While it might seem like COVID-19 is cancelling Halloween, it really isn’t. With some creativity, you can come up with ways to still celebrate the spooktacular holiday—and have fun, too. For example, the CDC cites carving and decorating pumpkins, decorating your house for Halloween, or even doing a howlingly fun scavenger hunt can all be great ways to stay in the spirit of the holiday — and still stay safe, especially if your area is affected by the virus. (And if you test positive or believe that you might have been exposed to the virus, you should stay home and skip Halloween-oriented activities like trick-or-treating or handing out candy to kids.)

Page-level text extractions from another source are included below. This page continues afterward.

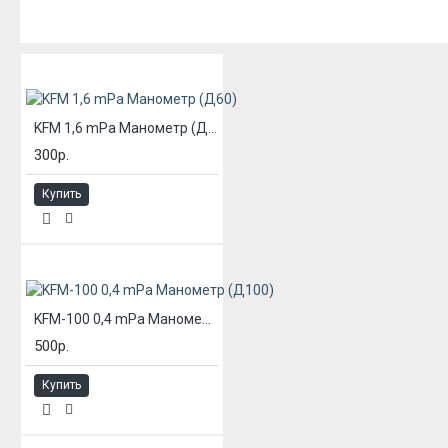
ИЗ ЭТОЙ КАТЕГОРИИ
KFM 1,6 mPa Манометр (Д60)
300р.
Купить
KFM-100 0,4 mPa Манометр (Д100)
500р.
Купить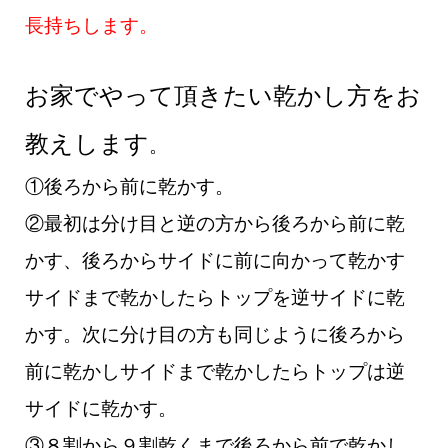
長持ちします。
お家でやって頂きたい乾かし方をお
教えします
。
①後ろから前に乾かす。
②最初は分け目と逆の方から後ろから前に乾
かす、後ろからサイドに前に向かって乾かす
サイドまで乾かしたらトップを逆サイドに乾
かす。
次に分け目の方も同じように後ろから
前に乾かしサイドまで乾かしたらトップは逆
サイドに乾かす。
③８割から９割乾くまで後ろから前で乾かし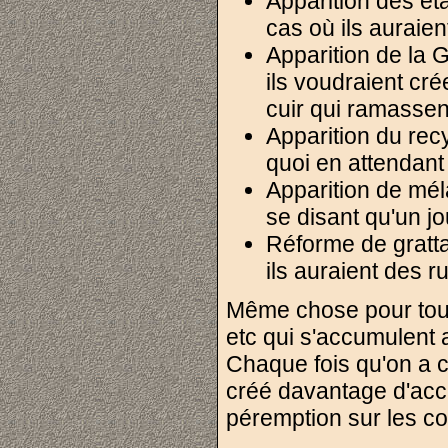
Apparition des ét
cas où ils auraie
Apparition de la 
ils voudraient cr
cuir qui ramassent
Apparition du rec
quoi en attendant 
Apparition de mél
se disant qu'un j
Réforme de gratta
ils auraient des 
Même chose pour tous l
etc qui s'accumulent 
Chaque fois qu'on a
créé davantage d'accu
péremption sur les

But let’s say that you live in a community where the case numbers are low. If all of your neighbors are on board with the idea, the CDC suggests: “participating in a one-way trick-or-treating where individually wrapped goodie bags are lined up for families to grab and go while continuing to social distance (such as at the end of a driveway or at the edge of a yard).” Of course, if you’re the one prepping the party bags, you should make sure that your hands are super clean by washing them for at least 20 seconds before and after making the bags, the CDC advises. You can even have an outdoor Halloween movie night, but if your sibling is going to howl their head off during a scary scene, just make sure that there’s more than six feet of distance between people, since respiratory droplets can travel farther than six feet when someone is screaming.
Although Halloween 2020 might be very different from past holidays, there’s still plenty of reasons (and ways!) to celebrate. So dress up in your creepiest costumes, get the candy ready, and have fun together as a family. You never know — you might create new traditions that you’ll cherish for years to come.